* PROBLEM STATEMENT: Give again, exactly, every line of the entries below from the one that has "This screenshot has width=256, height=2576." to the last.

* INPUT DATA:

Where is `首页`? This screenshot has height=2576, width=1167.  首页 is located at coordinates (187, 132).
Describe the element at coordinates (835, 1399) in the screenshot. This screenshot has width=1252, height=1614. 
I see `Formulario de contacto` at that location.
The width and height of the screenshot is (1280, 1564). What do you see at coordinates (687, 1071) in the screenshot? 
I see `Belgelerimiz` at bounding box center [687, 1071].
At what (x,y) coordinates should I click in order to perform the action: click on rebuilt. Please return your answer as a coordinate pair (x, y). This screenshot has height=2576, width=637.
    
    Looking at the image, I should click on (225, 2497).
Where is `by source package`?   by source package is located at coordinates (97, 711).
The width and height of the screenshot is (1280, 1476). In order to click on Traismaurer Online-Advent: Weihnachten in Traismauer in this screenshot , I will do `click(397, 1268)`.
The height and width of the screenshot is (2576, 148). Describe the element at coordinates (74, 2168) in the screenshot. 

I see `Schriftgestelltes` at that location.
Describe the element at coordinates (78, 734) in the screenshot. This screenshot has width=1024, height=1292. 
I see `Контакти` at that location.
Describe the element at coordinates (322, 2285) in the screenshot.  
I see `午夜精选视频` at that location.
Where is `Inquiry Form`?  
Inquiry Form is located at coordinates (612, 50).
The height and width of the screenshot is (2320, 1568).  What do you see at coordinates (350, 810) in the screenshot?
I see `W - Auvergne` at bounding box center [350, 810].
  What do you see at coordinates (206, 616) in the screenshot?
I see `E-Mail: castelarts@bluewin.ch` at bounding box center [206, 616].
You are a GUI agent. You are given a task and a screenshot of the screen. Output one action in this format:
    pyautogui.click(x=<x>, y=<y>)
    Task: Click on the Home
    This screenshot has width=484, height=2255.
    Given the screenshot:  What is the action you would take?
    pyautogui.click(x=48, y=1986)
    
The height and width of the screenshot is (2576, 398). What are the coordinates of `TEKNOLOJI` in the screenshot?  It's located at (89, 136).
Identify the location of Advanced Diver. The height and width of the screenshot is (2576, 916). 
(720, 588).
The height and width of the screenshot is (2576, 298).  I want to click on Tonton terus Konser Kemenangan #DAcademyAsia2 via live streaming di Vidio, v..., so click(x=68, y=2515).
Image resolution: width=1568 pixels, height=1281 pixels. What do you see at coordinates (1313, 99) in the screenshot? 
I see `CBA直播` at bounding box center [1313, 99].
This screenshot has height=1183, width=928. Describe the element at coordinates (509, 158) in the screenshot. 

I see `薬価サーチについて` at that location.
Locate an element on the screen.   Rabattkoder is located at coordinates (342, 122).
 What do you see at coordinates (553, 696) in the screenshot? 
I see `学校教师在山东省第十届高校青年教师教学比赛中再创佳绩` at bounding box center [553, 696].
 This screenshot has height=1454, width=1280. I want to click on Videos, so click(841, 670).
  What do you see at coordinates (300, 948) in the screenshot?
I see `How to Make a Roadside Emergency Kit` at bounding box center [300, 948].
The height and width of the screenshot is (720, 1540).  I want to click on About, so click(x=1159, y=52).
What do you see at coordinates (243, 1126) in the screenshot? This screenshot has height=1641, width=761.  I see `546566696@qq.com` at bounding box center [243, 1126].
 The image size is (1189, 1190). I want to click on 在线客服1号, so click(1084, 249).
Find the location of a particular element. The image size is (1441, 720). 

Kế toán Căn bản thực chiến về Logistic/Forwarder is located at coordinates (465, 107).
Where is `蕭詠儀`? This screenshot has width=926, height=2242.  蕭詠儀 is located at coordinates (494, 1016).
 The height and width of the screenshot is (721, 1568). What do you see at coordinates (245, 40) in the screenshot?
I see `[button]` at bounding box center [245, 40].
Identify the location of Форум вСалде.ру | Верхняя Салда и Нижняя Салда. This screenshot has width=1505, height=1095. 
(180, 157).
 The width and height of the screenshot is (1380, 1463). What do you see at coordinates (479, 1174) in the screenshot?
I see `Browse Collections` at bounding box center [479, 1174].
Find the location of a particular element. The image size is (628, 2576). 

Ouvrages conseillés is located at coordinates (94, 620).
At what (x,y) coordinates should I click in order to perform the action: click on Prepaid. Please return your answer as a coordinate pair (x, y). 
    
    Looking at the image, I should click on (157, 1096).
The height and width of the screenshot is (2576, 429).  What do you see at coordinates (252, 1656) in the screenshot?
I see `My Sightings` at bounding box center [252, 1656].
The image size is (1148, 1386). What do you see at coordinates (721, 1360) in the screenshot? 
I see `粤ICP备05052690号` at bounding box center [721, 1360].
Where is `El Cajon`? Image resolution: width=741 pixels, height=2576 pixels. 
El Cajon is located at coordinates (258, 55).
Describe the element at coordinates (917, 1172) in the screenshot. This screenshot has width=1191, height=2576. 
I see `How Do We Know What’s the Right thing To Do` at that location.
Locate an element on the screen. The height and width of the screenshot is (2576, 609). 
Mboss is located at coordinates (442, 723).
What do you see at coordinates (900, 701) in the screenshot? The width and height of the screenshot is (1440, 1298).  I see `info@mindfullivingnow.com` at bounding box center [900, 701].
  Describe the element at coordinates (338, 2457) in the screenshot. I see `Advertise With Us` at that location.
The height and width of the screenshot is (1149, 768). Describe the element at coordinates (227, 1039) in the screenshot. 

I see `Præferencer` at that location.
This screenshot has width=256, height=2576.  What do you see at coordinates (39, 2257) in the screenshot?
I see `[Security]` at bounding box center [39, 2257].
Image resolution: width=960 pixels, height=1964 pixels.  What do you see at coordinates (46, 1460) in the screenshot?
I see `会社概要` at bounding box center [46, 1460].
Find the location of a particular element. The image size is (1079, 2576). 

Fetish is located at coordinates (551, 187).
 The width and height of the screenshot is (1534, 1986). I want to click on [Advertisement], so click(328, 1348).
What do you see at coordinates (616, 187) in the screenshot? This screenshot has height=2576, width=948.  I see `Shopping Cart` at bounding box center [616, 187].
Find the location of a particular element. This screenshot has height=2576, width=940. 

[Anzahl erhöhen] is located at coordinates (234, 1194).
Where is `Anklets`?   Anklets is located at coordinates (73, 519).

* ANSWER SPACE:
This screenshot has width=256, height=2576.  What do you see at coordinates (39, 2257) in the screenshot?
I see `[Security]` at bounding box center [39, 2257].
Image resolution: width=960 pixels, height=1964 pixels.  What do you see at coordinates (46, 1460) in the screenshot?
I see `会社概要` at bounding box center [46, 1460].
Find the location of a particular element. The image size is (1079, 2576). 

Fetish is located at coordinates (551, 187).
 The width and height of the screenshot is (1534, 1986). I want to click on [Advertisement], so click(328, 1348).
What do you see at coordinates (616, 187) in the screenshot? This screenshot has height=2576, width=948.  I see `Shopping Cart` at bounding box center [616, 187].
Find the location of a particular element. This screenshot has height=2576, width=940. 

[Anzahl erhöhen] is located at coordinates (234, 1194).
Where is `Anklets`?   Anklets is located at coordinates (73, 519).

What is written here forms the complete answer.